Initially I thought this letter was written by Jas. A. James, but the letter was written from Confederate-occupied Scottsville, Virginia, and there were no Confederate soldiers named James A. James. Upon further study, I concluded the author’s signature was Jos. A. James instead. If this is the case, then I believe the letter was written by Pvt. Joseph Alston James (1829-1908) of the 15th South Carolina — the only Confederate soldier by that name. He served in Company G initially — a unit raised in Williamsburg County that called themselves the “Williamsburg Rifles.” Being an 1852 graduate of the Medical College of South Carolina at Charleston, he eventually rose in rank to Asst. Surgeon, and then chief surgeon of Kershaw’s Division.
Joseph was only eight years old when his father, William Huger James (1799-1836), died. It is reported that Joseph and two younger siblings were then raised by his mother’s family (Capers) — presumably the “dear father” to whom this letter was addressed and who put him through medical college.
The 15th South Carolina Volunteer Infantry Regiment mustered into Confederate service in September 1861, at Lightwood Knot Springs near Columbia. They had their baptism by fire at Fort Wagner on Hilton Head Island during the battle of Port Royal Sound on November 6, 1861. In July 1862, the 15th South Carolina was sent to Virginia in Brigadier Thomas Drayton’s Brigade. Drayton’s Brigade was assigned to Major General David R. Jones’ Division of Major General James Longstreet’s wing of Lee’s Army of Northern Virginia. They fought under Drayton at Second Manassas, South Mountain and Sharpsburg.
General Robert E. Lee transferred the 15th South Carolina to Kershaw’s Brigade after the battle of Sharpsburg. In Kershaw’s Brigade, they fought at Fredericksburg, Chancellorsville and Gettysburg. After the battle of Gettysburg, the 15th South Carolina and the rest of Kershaw’s Brigade accompanied General James Longstreet to North Georgia and East Tennessee where they fought in the battles of Chicamauga, Knoxville, and Bean’s Station. Following the winter of 1864-65, Kershaw’s men rejoined Lee’s Army of Northern Virginia just in time to particpate in the battles of the Wilderness, Spotsylvania Court House, North Anna, Cold Harbor and the siege of Petersburg, including the significant battle of First Deep Bottom near Richmond in late July 1864.
While at Petersburg in August 1864, Kershaw’s Brigade and the 15th South Carolina was assigned to General Jubal Early’s Army of the Shenandoah Valley. Here they fought against General Phillip Sheridan’s army at Hupp’s Hill and Cedar Creek, before returning to Petersburg in November 1864.

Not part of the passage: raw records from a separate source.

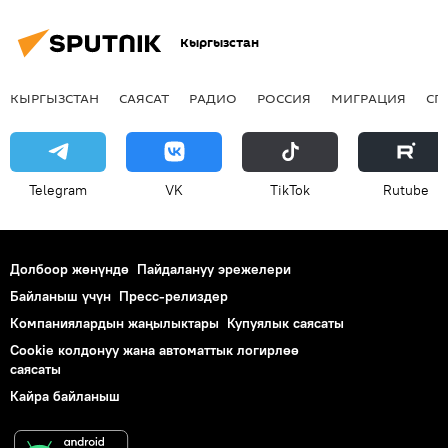
Кыргызстан
КЫРГЫЗСТАН
САЯСАТ
РАДИО
РОССИЯ
МИГРАЦИЯ
СП
Telegram
VK
ТikТоk
Rutube
Долбоор жөнүндө
Пайдалануу эрежелери
Байланыш үчүн
Пресс-релиздер
Компаниялардын жаңылыктары
Купуялык саясаты
Cookie колдонуу жана автоматтык логирлөө
саясаты
Кайра байланыш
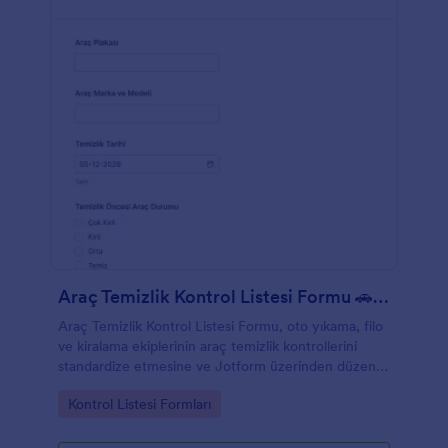
projeleri yönetme şekline uygun bir düzen bile
seçebilirsiniz. Entegrasyonlarımızla toplanan yanıtları
seçtiğiniz depolama hizmetine bile gönderebilirsiniz
– Jotform, bunları otomatik olarak PDF'lere
dönüştürecektir. Ücretsiz bir mobil uygulama olan
Jotform Mobile Formlar’ı indirirseniz, yanıtları
doğrudan müşterilerinizin cihazlarından
toplayabilirsiniz – dilediğiniz yerden mükemmel ev
yenileme kontrol listesini oluşturun!
Araç Temizlik Kontrol Listesi Formu 🚗🧼✨
Araç Temizlik Kontrol Listesi Formu, oto yıkama, filo
ve kiralama ekiplerinin araç temizlik kontrollerini
standardize etmesine ve Jotform üzerinden düzenli
veri toplama yapmasına yardımcı olur.
Go to Category:
Kontrol Listesi Formları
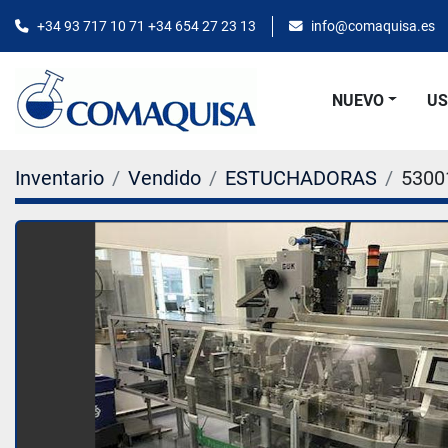
+34 93 717 10 71 +34 654 27 23 13
info@comaquisa.es
NUEVO
U
Inventario
Vendido
ESTUCHADORAS
5300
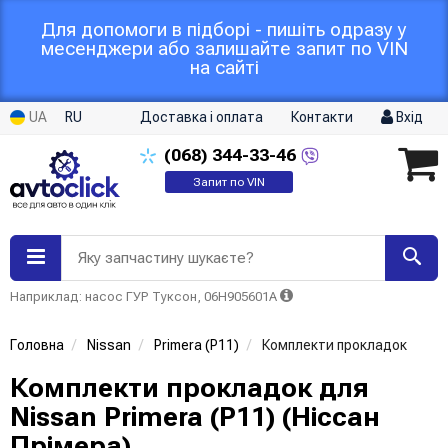
Для допомоги в підборі - пишіть одразу у
месенджери або залишайте запит по VIN
на сайті
UA
RU
Доставка і оплата
Контакти
Вхід
(068)
344-33-46
Запит по VIN
Яку запчастину шукаєте?
Наприклад: насос ГУР Туксон, 06H905601A
Головна
Nissan
Primera (P11)
Комплекти прокладок
Комплекти прокладок для
Nissan Primera (P11) (Ніссан
Прімера)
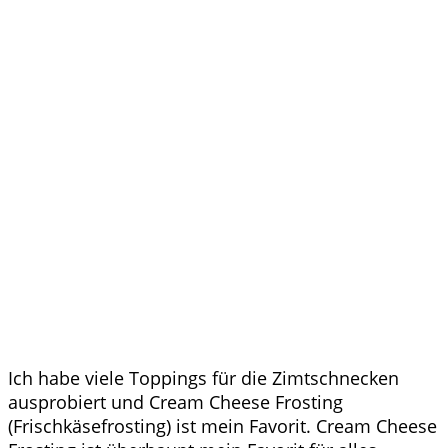
Ich habe viele Toppings für die Zimtschnecken
ausprobiert und Cream Cheese Frosting
(Frischkäsefrosting) ist mein Favorit. Cream Cheese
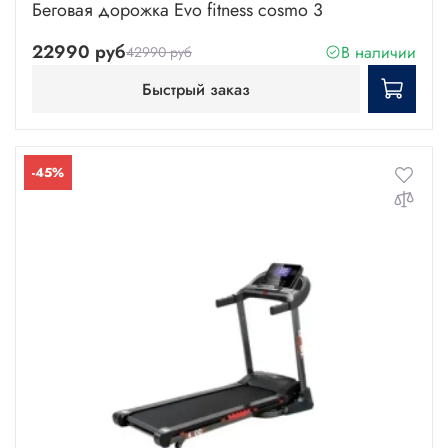
Беговая дорожка Evo fitness cosmo 3
22990 руб
В наличии
42990 руб
Быстрый заказ
-45%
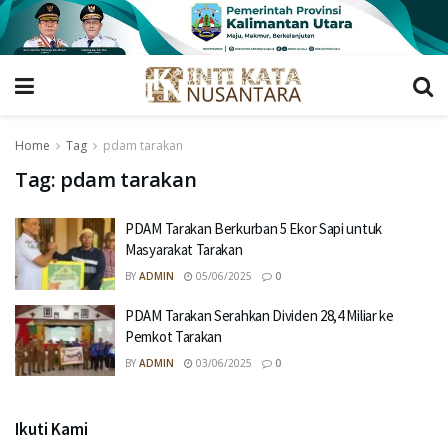
Home
Tag
pdam tarakan
Tag:
pdam tarakan
PDAM Tarakan Berkurban 5 Ekor Sapi untuk
Masyarakat Tarakan
BY
ADMIN
05/06/2025
0
PDAM Tarakan Serahkan Dividen 28,4 Miliar ke
Pemkot Tarakan
BY
ADMIN
03/06/2025
0
Ikuti Kami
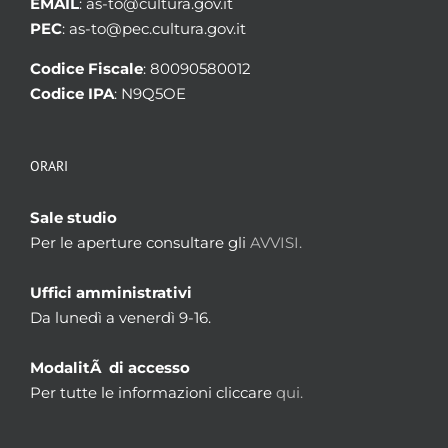
EMAIL
: as-to@cultura.gov.it
PEC
: as-to@pec.cultura.gov.it
Codice Fiscale
: 80090580012
Codice IPA
: N9Q5OE
ORARI
Sale studio
Per le aperture consultare gli
AVVISI.
Uffici amministrativi
Da lunedì a venerdì 9-16.
ModalitÃ di accesso
Per tutte le informazioni cliccare
qui.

Before the war, Joseph resided near Murray’s Ferry on the Santee River in Williamsburg County, South Carolina. After the war, Joseph resided in Ridge, Williamsburg County, South Carolina where he made a living as a physician and a planter. He later moved to Cheraw, Chesterfield County, South Carolina where he is buried.
Near Scottsville, Virginia
September 22d 1862
My Dear Father,
Thinking you would like to hear from me, I take this opportunity of writing you. I am quite unwell at present. Have been sick some three weeks but am better now.
I was not in the late battles which has taken place in Virginia. ¹ I am now on my way to join my regiment having been at and near Scottsville for several weeks. I was sent up there to the hospital but did not stay but one night at the hospital. A very kind gentleman took me to his house & very kindly attended to me. I meet with very kind friends but still I would be rejoiced to see home again. I hope this wicked war will soon be brought to a close so all may return to their homes and enjoy peace and the pursuit of happiness once more.
I have not drawn any money since I wrote to you. I want you [to] have me a pair of drawers & 2 pr. sock ready & in my next letter I will direct you where to send them. You requested me to let you know how things are selling here. Everything is very high owing to the great army in Virginia which has nearly consumed everything like provisions. Corn is selling for 2 dollars a bushel. Wheat $2.90 per bushel. Oats 3 dollars & other things in proportion. All kinds of dry goods are very scarce — common shirting 75 cts a yard, shoes 10 dollars a pair. I will write again as soon as I reach the regiment. I hope you all are well. Give my love to all.
Your affectionate son, — Jos. A. James
¹ References to the Battles of Second Manassas and South Mountain in which the 15th South Carolina was a participant.